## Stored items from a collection
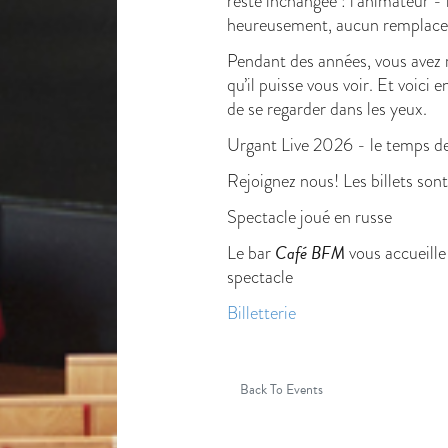
reste inchangée : l’animateur - l
heureusement, aucun remplacem
Pendant des années, vous avez r
qu’il puisse vous voir. Et voici 
de se regarder dans les yeux.
Urgant Live 2026 - le temps de
Rejoignez nous! Les billets sont
Spectacle joué en russe
Café BFM
Le bar
vous accueille
spectacle
Billetterie
Back To Events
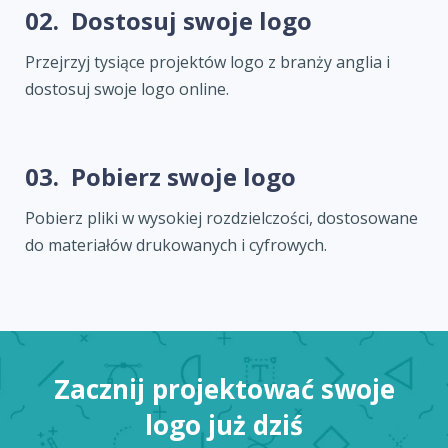
02.
Dostosuj swoje logo
Przejrzyj tysiące projektów logo z branży anglia i
dostosuj swoje logo online.
03.
Pobierz swoje logo
Pobierz pliki w wysokiej rozdzielczości, dostosowane
do materiałów drukowanych i cyfrowych.
Zacznij projektować swoje
logo już dziś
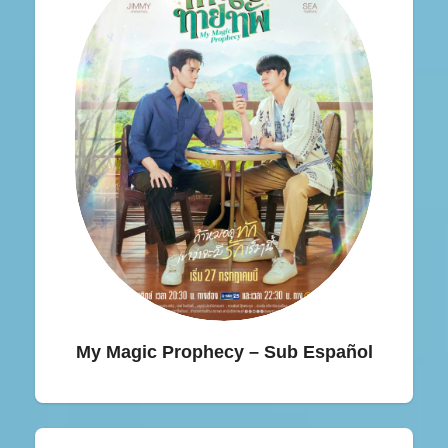
My Magic Prophecy – Sub Español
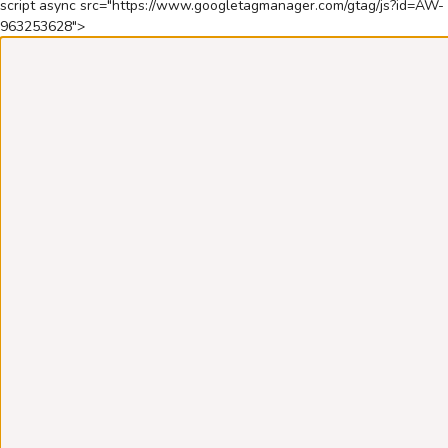
script async src="https://www.googletagmanager.com/gtag/js?id=AW-
963253628">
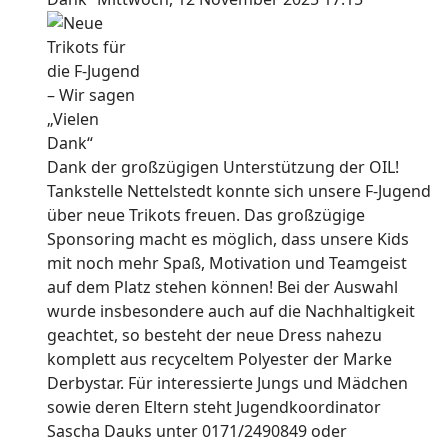
Dank der großzügigen Unterstützung der OIL!
Tankstelle Nettelstedt konnte sich unsere F-Jugend
über neue Trikots freuen. Das großzügige
Sponsoring macht es möglich, dass unsere Kids
mit noch mehr Spaß, Motivation und Teamgeist
auf dem Platz stehen können! Bei der Auswahl
wurde insbesondere auch auf die Nachhaltigkeit
geachtet, so besteht der neue Dress nahezu
komplett aus recyceltem Polyester der Marke
Derbystar. Für interessierte Jungs und Mädchen
sowie deren Eltern steht Jugendkoordinator
Sascha Dauks unter 0171/2490849 oder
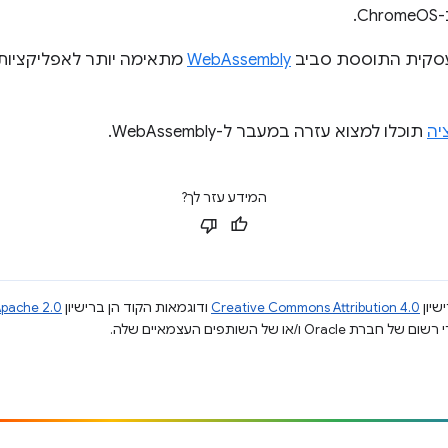
עסקית התוססת סביב
WebAssembly
מתאימה יותר לאפליקציות 
יה
תוכלו למצוא עזרה במעבר ל-WebAssembly.
המידע עזר לך?
שיון
Creative Commons Attribution 4.0
ודוגמאות הקוד הן ברישיון
pache 2.0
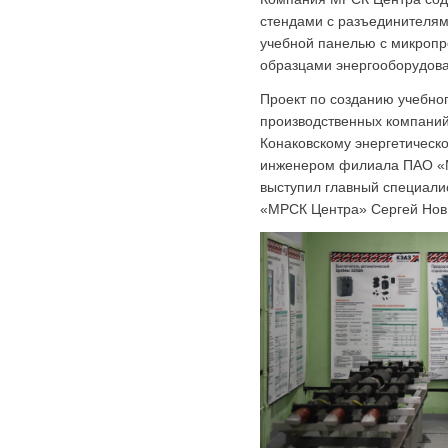
стендами с разъединителям
учебной панелью с микроп
образцами энергооборудова
Проект по созданию учебно
производственных компаний
Конаковскому энергетическ
инженером филиала ПАО «М
выступил главный специали
«МРСК Центра» Сергей Нов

## Task instructions
In the copy, no picture may appear; the records themselves must be output exactly.

## Expected answer
reste inchangée : l’animateur - l
heureusement, aucun remplacem
Pendant des années, vous avez r
qu’il puisse vous voir. Et voici 
de se regarder dans les yeux.
Urgant Live 2026 - le temps de
Rejoignez nous! Les billets sont
Spectacle joué en russe
Café BFM
Le bar
vous accueille
spectacle
Billetterie
Back To Events
02.
Dostosuj swoje logo
Przejrzyj tysiące projektów logo z branży anglia i
dostosuj swoje logo online.
03.
Pobierz swoje logo
Pobierz pliki w wysokiej rozdzielczości, dostosowane
do materiałów drukowanych i cyfrowych.
Zacznij projektować swoje
logo już dziś
My Magic Prophecy – Sub Español
script async src="https://www.googletagmanager.com/gtag/js?id=AW-
963253628">
Dank der großzügigen Unterstützung der OIL!
Tankstelle Nettelstedt konnte sich unsere F-Jugend
über neue Trikots freuen. Das großzügige
Sponsoring macht es möglich, dass unsere Kids
mit noch mehr Spaß, Motivation und Teamgeist
auf dem Platz stehen können! Bei der Auswahl
wurde insbesondere auch auf die Nachhaltigkeit
geachtet, so besteht der neue Dress nahezu
komplett aus recyceltem Polyester der Marke
Derbystar. Für interessierte Jungs und Mädchen
sowie deren Eltern steht Jugendkoordinator
Sascha Dauks unter 0171/2490849 oder
עסקית התוססת סביב
WebAssembly
מתאימה יותר לאפליקציות 
יה
תוכלו למצוא עזרה במעבר ל-WebAssembly.
המידע עזר לך?
שיון
Creative Commons Attribution 4.0
ודוגמאות הקוד הן ברישיון
pache 2.0
стендами с разъединителям
учебной панелью с микроп
образцами энергооборудова
Проект по созданию учебно
производственных компаний
Конаковскому энергетическ
инженером филиала ПАО «М
выступил главный специали
«МРСК Центра» Сергей Нов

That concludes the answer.